2 UK politicians caught in lobbying sting deny wrongdoing
LONDON (AP) Two former senior British ministers denied wrongdoing Monday after being caught in a hidden-camera sting appearing to offer access to politicians and diplomats in return for cash.
Prime Minister David Cameron said the allegations against Jack Straw and Malcolm Rifkind were "very serious matters" that should be investigated by Parliament.
Straw, foreign secretary under Labour Prime Minister Tony Blair, and Conservative former foreign secretary Rifkind were secretly filmed by reporters posing as representatives of a fictional Hong Kong-based communications agency allegedly seeking top U.K. politicians to join the firm's advisory board.
Rifkind was recorded as saying he could arrange "useful access" to ambassadors, while Straw spoke of using "charm and menace" to change politicians' minds.

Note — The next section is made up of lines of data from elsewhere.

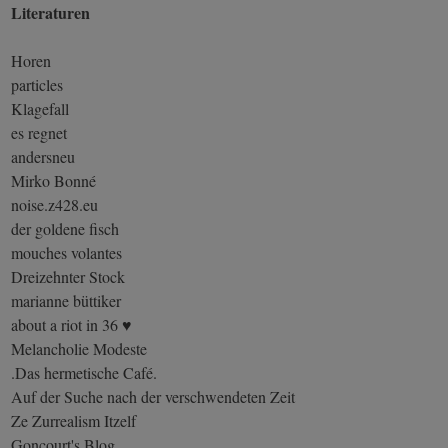
Literaturen
Horen
particles
Klagefall
es regnet
andersneu
Mirko Bonné
noise.z428.eu
der goldene fisch
mouches volantes
Dreizehnter Stock
marianne büttiker
about a riot in 36 ♥
Melancholie Modeste
.Das hermetische Café.
Auf der Suche nach der verschwendeten Zeit
Ze Zurrealism Itzelf
Goncourt's Blog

As foreign secretary, Straw strongly backed the decision to invade Iraq in 2003, while Rifkind played a role in efforts to bring peace to the Balkans.
The sting by Channel 4's "Dispatches" program and the Daily Telegraph newspaper reopened a debate about political lobbying. Currently, legislators can have outside business interests as long as they declare them.
Labour Party leader Ed Miliband has called for lawmakers to be banned from serving as consultants or company directors.
Rifkind and Straw, who are still lawmakers, have referred themselves to parliament's standards watchdog. Both were suspended from their party caucuses.
Rifkind, who chairs the parliamentary committee that oversees the intelligence services, said allegations of wrongdoing were "unfounded" and defended lawmakers' right to make money.
"If you are trying to attract people of a business or a professional background to serve in the House of Commons ... it is quite unrealistic to believe they will go through their parliamentary career being able to simply accept a salary of 60,000 pounds ($92,000)," he told the BBC.
Legislators earn a basic salary of 67,000 pounds ($103,000).
Straw said his conversation related to activities he might undertake once he retires from Parliament in May. He said he had complied with the parliamentary ethics code and he had checked out the bogus firm before the meeting.
"My checks were not sufficient to overcome the skillful deception of the undercover reporters," he said.